Genetics & Genomics - Python Exercise 1

 

We have received genotyping data from ~50 human samples. We plan to perform a GWAS analysis (even if low powered). To do so we will need to remove potential confounding factors from the data such as sex, batch or ethnicity since they can hide the biological signal of interest. However, the clinical data from these samples only contains information about the sex, batch effect, etc. (data not provided for this exercise) but no information about the ethnicity. Your goal is to use the 1000 Genome Project dataset for inferring the ethnicity of these samples.

You are given a VCF file "genotypes.vcf" containing a merged dataset of ~2500 samples from the 1000G project, and the ~50 unknown samples from our study. To facilitate your task the VCF file is already filtered to contain a restricted list of ~1500 SNPs that discriminate the different ethnic populations.

An additional file, "ethnicities.txt", downloaded from 1000 Genome project website, contains the list of 1000 Genome samples and their known ethnicity.

For inferring ethnicities, we will simply perform a PCA of the genotyping data (merged 1000G and our samples), hoping that all population are sufficiently separated, so that our samples will be clearly distinguishable.

1.    1000G ethnicities

a.    Start by loading the ethnicity file in Python. You can use the pd.read_csv() function from the Pandas package.

b.    Plot the 3rd column as a bar plot to summarize the number of samples from all the different subpopulations. Note that the bar plot needs a summary indicating the number of observation (human samples) in each category (subpopulation). Sort the bars by their values. Make sure that category names are fully visible (hint: look into the ways of rotating of xticklabels parameter).

c.    Also generate a PDF file containing the plot using the plt.savefig() functions. Specify the resolution (300 should be good enough) and make the figure background transparent.

d.    Plot similarly the 4th and 5th columns as bar plot and compare their content. You can try playing with the plt.subplots() function parameters to visualize two plots side by side. Sort the bars by their values.

Note: For this exercise, use the matplotlib library for visualization purposes.

2.    Reading the VCF file

Read the VCF file (be careful, first two lines are comments/header (use the skiprow parameter), third line should be used to generate the column names). Check that the output dataframe is properly generated. You can use the pd.read_csv() function from the Pandas library.

Note: The rows correspond to the different VCFs. The 9 first columns are VCF annotations. The other columns are the samples genotype. LA0# are the ~50 unknown human samples and HG# and NA# are the ~2500 1000G samples. The values of the two alleles on each chromosome of the individuals are separated by "|". A value of 0 correspond to the reference allele (REF) and 1 to the alternative allele (ALT).

 

3.    Merge both ethnic and VCF datasets

a.    Check which samples from the VCF are also present in the ethnicity file, and which ones are not (the "Unknown" samples that need to be predicted).

b.    For the samples with missing annotation, set their ethnicities to "Unknown". Merge the ethnicities dataframe with the one with samples having missing annotations.

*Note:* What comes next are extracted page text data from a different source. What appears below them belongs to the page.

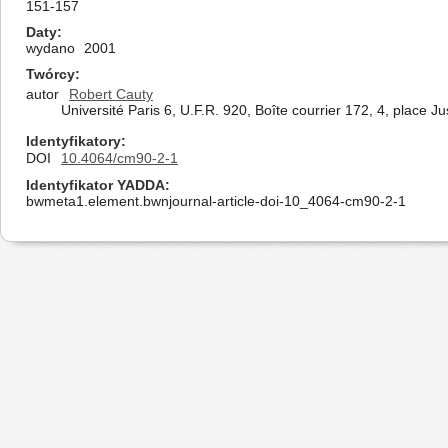
151-157
Daty
wydano
2001
Twórcy
autor
Robert Cauty
Université Paris 6, U.F.R. 920, Boîte courrier 172, 4, place 
Identyfikatory
DOI
10.4064/cm90-2-1
Identyfikator YADDA
bwmeta1.element.bwnjournal-article-doi-10_4064-cm90-2-1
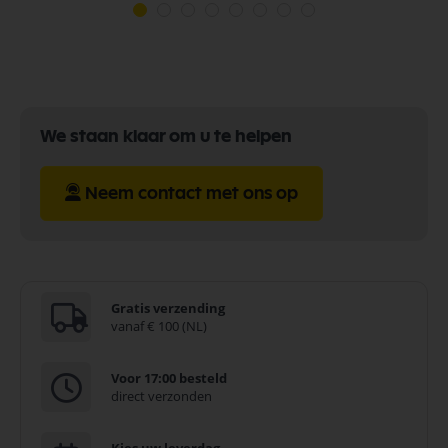
We staan klaar om u te helpen
Neem contact met ons op
Gratis verzending
vanaf € 100 (NL)
Voor 17:00 besteld
direct verzonden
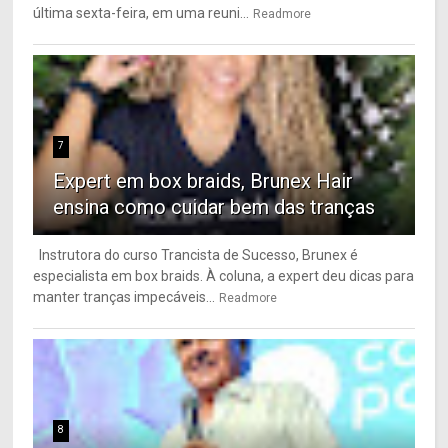
última sexta-feira, em uma reuni...
Readmore
7
Expert em box braids, Brunex Hair
ensina como cuidar bem das tranças
Instrutora do curso Trancista de Sucesso, Brunex é
especialista em box braids. À coluna, a expert deu dicas para
manter tranças impecáveis...
Readmore
8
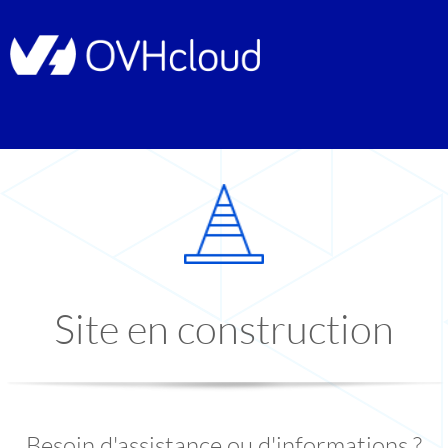
Site en construction
Besoin d'assistance ou d'informations ?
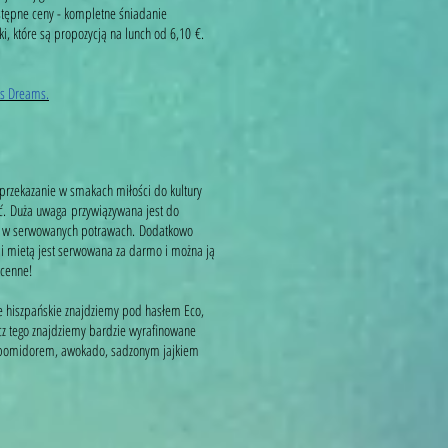
stępne ceny - kompletne śniadanie
, które są propozycją na lunch od 6,10 €.
s Dreams.
st przekazanie w smakach miłości do kultury
ość. Duża uwaga przywiązywana jest do
zuć w serwowanych potrawach. Dodatkowo
 i mietą jest serwowana za darmo i można ją
zcenne!
 hiszpańskie znajdziemy pod hasłem Eco,
z tego znajdziemy bardzie wyrafinowane
 z pomidorem, awokado, sadzonym jajkiem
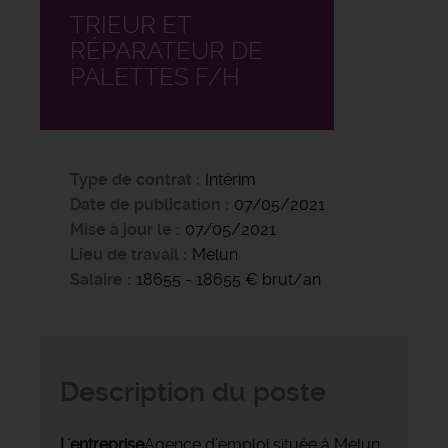
TRIEUR ET
RÉPARATEUR DE
PALETTES F/H
Type de contrat
Intérim
Date de publication
07/05/2021
Mise à jour le
07/05/2021
Lieu de travail
Melun
Salaire
18655 - 18655 € brut/an
Description du poste
L'entreprise
Agence d’emploi située à Melun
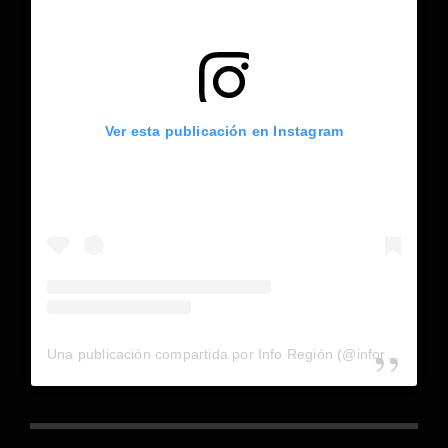
Ver esta publicación en Instagram
Una publicación compartida por Info Región (@inforegion_redes)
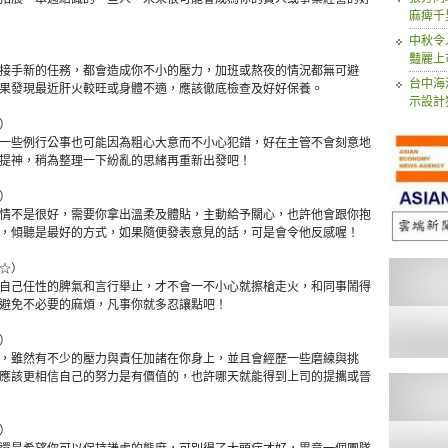
麻痺千
中秋令
豔麗上
手新的任務，都會造成你不小的壓力，加班或熬夜的情況都無可避
台中海
果發現最近肝火較旺或身體不適，應該徹底檢查及好好保養。
示設計
）
些例行公事也可能因為粗心大意而不小心犯錯，好在主管不會刻意地
提神，稍為整理一下紛亂的思緒再重新出發吧！
）
不是很好，需要你拿出溫柔及體貼，主動給予關心，也許他會跟你抱
，傾聽是最好的方式，如果隨便發表意見的話，可是會令他反感喔！
☆）
己任性的脾氣和言行舉止，才不會一不小心就擦槍走火，和同事鬧得
避免不必要的麻煩，凡事你就多忍讓點吧！
）
雖然有不少的壓力與責任加諸在你身上，並且會經歷一些磨練與挑
應該更相信自己的努力是有價值的，也許哪天就能得到上司的提攜或晉
）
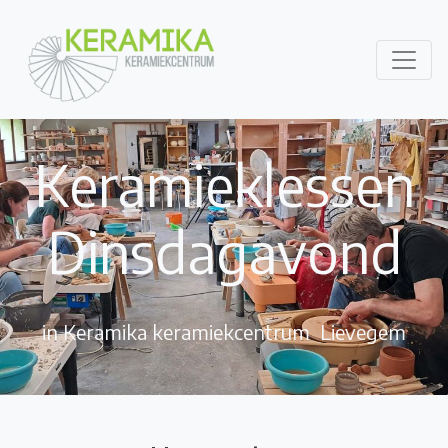
Keramieklessen
Dinsdagavond
in Keramika keramiekcentrum Lievegem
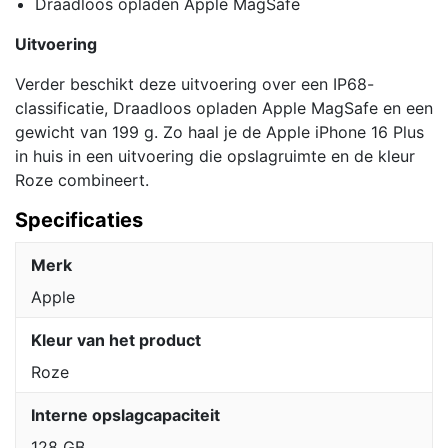
Draadloos opladen Apple MagSafe
Uitvoering
Verder beschikt deze uitvoering over een IP68-
classificatie, Draadloos opladen Apple MagSafe en een
gewicht van 199 g. Zo haal je de Apple iPhone 16 Plus
in huis in een uitvoering die opslagruimte en de kleur
Roze combineert.
Specificaties
Merk
Apple
Kleur van het product
Roze
Interne opslagcapaciteit
128 GB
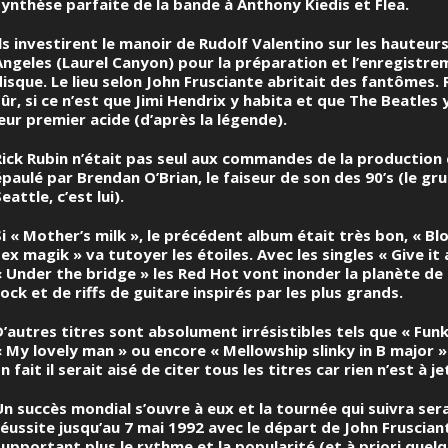
synthèse parfaite de la bande à
Anthony Kiedis
et
Flea
.
Ils investirent le manoir de Rudolf Valentino sur les hauteur
Angeles (Laurel Canyon) pour la préparation et l’enregistr
disque. Le lieu selon John Frusciante abritait des fantômes. 
sûr, si ce n’est que
Jimi Hendrix
y habita et que
The Beatles
y
leur premier acide (d’après la légende).
Rick Rubin n’était pas seul aux commandes de la production c
épaulé par Brendan O’Brian, le faiseur de son des 90’s (le gr
eattle, c’est lui).
Si « Mother’s milk », le précédent album était très bon, « B
sex magik » va tutoyer les étoiles. Avec les singles « Give it
« Under the bridge » les Red Hot vont inonder la planète de 
rock et de riffs de guitare inspirés par les plus grands.
D’autres titres sont absolument irrésistibles tels que « Fun
« My lovely man » ou encore « Mellowship slinky in B major »
n fait il serait aisé de citer tous les titres car rien n’est à je
Un succès mondial s’ouvre à eux et la tournée qui suivra ser
réussite jusqu’au 7 mai 1992 avec le départ de
John Fruscian
supportant plus le rythme et la popularité (et à priori quel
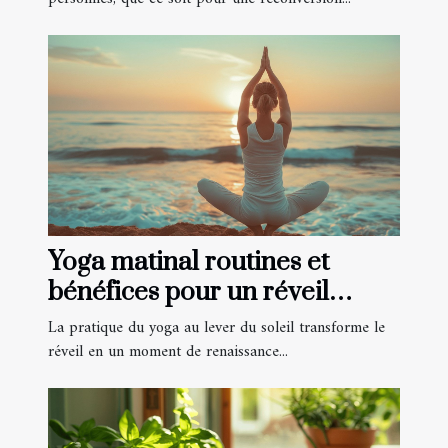
Yoga matinal routines et
bénéfices pour un réveil
énergétique
La pratique du yoga au lever du soleil transforme le
réveil en un moment de renaissance...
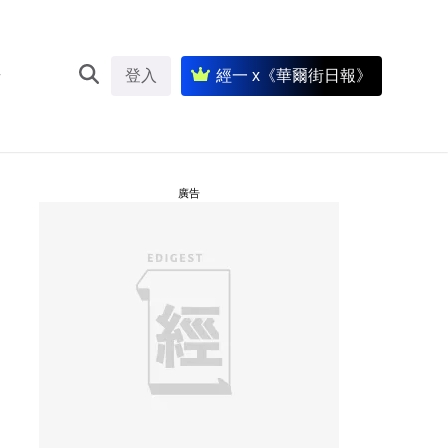
登入
經一 x《華爾街日報》
廣告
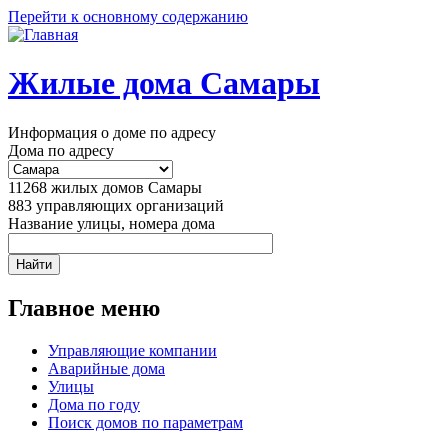
Перейти к основному содержанию
Жилые дома Самары
Информация о доме по адресу
Дома по адресу
11268
жилых домов Самары
883
управляющих организаций
Название улицы, номера дома
Главное меню
Управляющие компании
Аварийные дома
Улицы
Дома по году
Поиск домов по параметрам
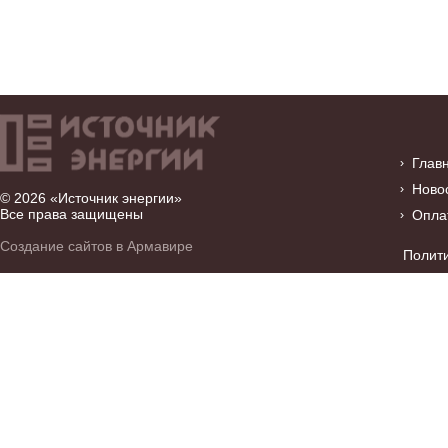
Глав
Ново
© 2026 «Источник энергии»
Все права защищены
Опла
Создание сайтов в Армавире
Полит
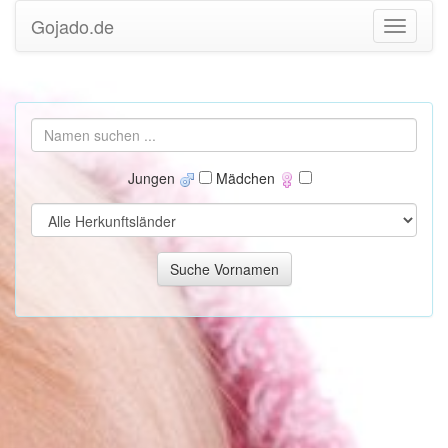
Gojado.de
Jungen
Mädchen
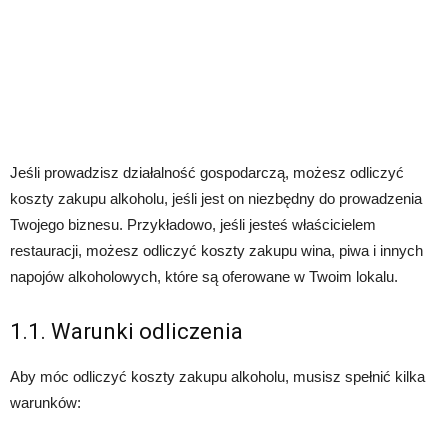
Jeśli prowadzisz działalność gospodarczą, możesz odliczyć
koszty zakupu alkoholu, jeśli jest on niezbędny do prowadzenia
Twojego biznesu. Przykładowo, jeśli jesteś właścicielem
restauracji, możesz odliczyć koszty zakupu wina, piwa i innych
napojów alkoholowych, które są oferowane w Twoim lokalu.
1.1. Warunki odliczenia
Aby móc odliczyć koszty zakupu alkoholu, musisz spełnić kilka
warunków:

c.    Generate a pie chart (pie() function) of the final ethnicities (including the "Unknown" samples). Similar to the bar plot input, the pie() function needs a table indicating the number of observation per category.

4.    Prepare the data for the PCA

a.    Create a matrix called df_for_pca, from the VCF file, that contains only the genotyping data (without the first 9 columns).

b.    Then, transform this matrix in a numerical matrix containing 0 for homozygous ref values, 1 for heterozygous, and 2 for homozygous alternative. Remember that for the PCA to be performed on the samples (and not the genes), the rows of the matrix should be the samples (and thus the columns are the SNPs). Be careful with the class of the values, it needs to be numerical so that the PCA can run without error.

5.    Running PCA

a.    Perform the PCA using the PCA() function from the scikit-learn library.

b.    Visualize the first two components of the PCA and color samples by ethnicity. Are the different groups clearly visible/separated?

c.    Visualize the first three components of the PCA in 3D using the matplotlib library, color samples by ethnicity and save the final figure into PDF.

d.    Find a way to highlight the "Unknown" samples more clearly and save the final figure into PDF.

e.    Highlighting the "Unknown" samples with different markers and different sizes.

f.     Generate an interactive PCA plot in 3D using the Plotly package and the Scatter3d() function.

6.    Conclusion

Can you conclude on the ethnicities of the "Unknown" samples?